Bonuses for top executives are to be sharply cut in 2009, AIG's Chairman Edward Liddy wrote in a letter to US Treasury Secretary Timothy Geithner.

Bonuses agreed to in 2008 would be paid because they are legally binding.

AIG has received bailouts from the US government totalling $180bn (£129bn) since coming close to collapse in 2008.

It is believed to be the biggest-ever government rescue of a US company.

American International Group (AIG) plays a key role in insuring risk for financial institutions around the world and was deemed to be too import to fail.

'Hands tied'

In the letter, Mr Liddy said he had come under pressure from Mr Geithner to reduce the firm's bonus payments.

AIG: QUICK FACTS 30 million US policy holdersOperates in 130 countriesProvides insurance to 100,000 companies and other entities

He said bonuses agreed to in 2008, before the firm's problems became known, could not legally be blocked.

"Quite frankly, AIG's hands are tied," Mr Liddy said in the letter.

"Under the current circumstances, I do not like these arrangements and find it distasteful and difficult to recommend to you that we must proceed with them."
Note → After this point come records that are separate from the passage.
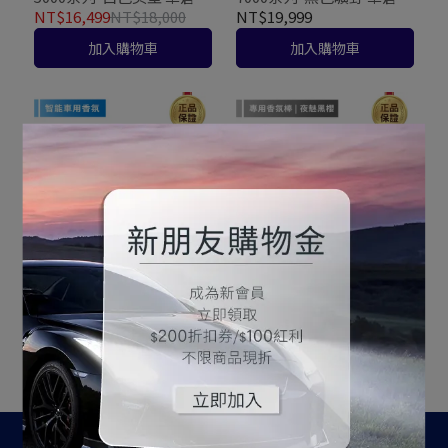
藏/冷凍 附變壓器
藏/冷凍 附變壓器
NT$16,499
NT$18,000
NT$19,999
加入購物車
加入購物車
飛利浦 OP7100 智能藍芽
飛利浦 Oflapure7100智能
車用香氛機*多種豐富香型
香氛機專用香氛棒系列-8
來自香水之都*
種香氛 *解緩在暈車上的不
NT$6,399
NT$8,000
NT$1,199
適*
加入購物車
加入購物車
AIG had promised to pay hundreds of million of dollars in bonuses to staff.

Mr Liddy and six other executives have agreed to decline bonuses, the Associated Press news agency said.

AIG would do its best to cut bonuses by at least 30% in 2009, Mr Liddy wrote to Mr Geithner.

Mr Liddy was appointed chairman of AIG by the Treasury Department in September last year, after the initial government bail-out of the firm.

The Treasury now holds up to 79.9% of AIG.

AIG reported a $61.7bn quarterly loss earlier in March. The figure, for the last three months of 2008, is the biggest quarterly loss in US history.